Putting My Story into Perspective
My story begs the question: Why do healthcare providers seem to default to prescribing birth control for irregular periods? It’s because, in addition to being highly effective at preventing pregnancy, the pill is proven to have medical benefits, including treating irregular, heavy, severely painful, or unusually long periods. Birth control is also helpful for treating conditions that often have menstrual irregularities as a symptom. These include endometriosis and polycystic ovarian syndrome (PCOS).
For many women, birth control can be extremely beneficial. Their bodies respond well to the hormones, and they can get pregnant soon after stopping. They don’t mind being on the pill for long periods, and that’s fine. I love it when women take charge of their healthcare decisions.
I realize my story is unique because my irregularities were caused by a physical complication. However, many bouts of irregular periods are simply the result of jumbled hormones. In those cases, birth control could very well be the best choice. In addition, not everyone is willing to undergo surgery like I was.
All in all, I believe this story shows birth control is not a cure-all for irregular periods, especially when there’s an underlying physical problem. The experience taught me that it’s OK to speak up, to know why something is happening and to ask for alternatives.

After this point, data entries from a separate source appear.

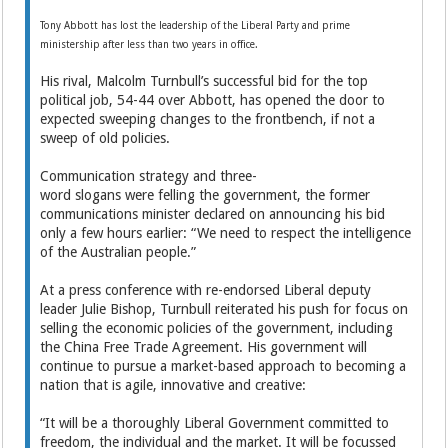
Tony Abbott has lost the leadership of the Liberal Party and prime
ministership after less than two years in office.
His rival, Malcolm Turnbull’s successful bid for the top
political job, 54-44 over Abbott, has opened the door to
expected sweeping changes to the frontbench, if not a
sweep of old policies.
Communication strategy and three-
word slogans were felling the government, the former
communications minister declared on announcing his bid
only a few hours earlier: “We need to respect the intelligence
of the Australian people.”
At a press conference with re-endorsed Liberal deputy
leader Julie Bishop, Turnbull reiterated his push for focus on
selling the economic policies of the government, including
the China Free Trade Agreement. His government will
continue to pursue a market-based approach to becoming a
nation that is agile, innovative and creative:
“It will be a thoroughly Liberal Government committed to
freedom, the individual and the market. It will be focussed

It’s an important lesson because, two years after my third baby was born, I had a second miscarriage. It was devastating, even more so than the first one. And just like after that initial pregnancy loss more than nine years ago, my body is struggling to reset itself on its own.
Four months seems to be my breaking point when it comes to irregular periods. About that long after the recent miscarriage, I reached out to my midwife and explained what was happening — the same, near-constant bleeding I had experienced previously. A woman after my own heart, she did not even think about recommending birth control. Instead, she suggested a couple of herbal supplements that, so far, are helping.
It’s possible that uterine polyps are recurring for me, and if I want to have another baby, I will need to address that issue again. But right now, given the current public health crisis, I’m willing to try the natural remedy.
Another baby is a big question mark anyway. And even if I don’t get pregnant again, living with constant irregularities is incredibly frustrating, especially because I find the cyclical nature of a woman’s body to be empowering and reassuring. I like the predictability of menstrual cycles, darn it!
One thing is for sure — hormonal birth control is not for me. In my case, birth control is a bandage, a really crappy one, actually. The kind that gets wrinkled and keeps falling off. I’m not willing to try it anymore, even if it could help me eventually get pregnant again. It’s a lesson I’m thankful I’ve learned.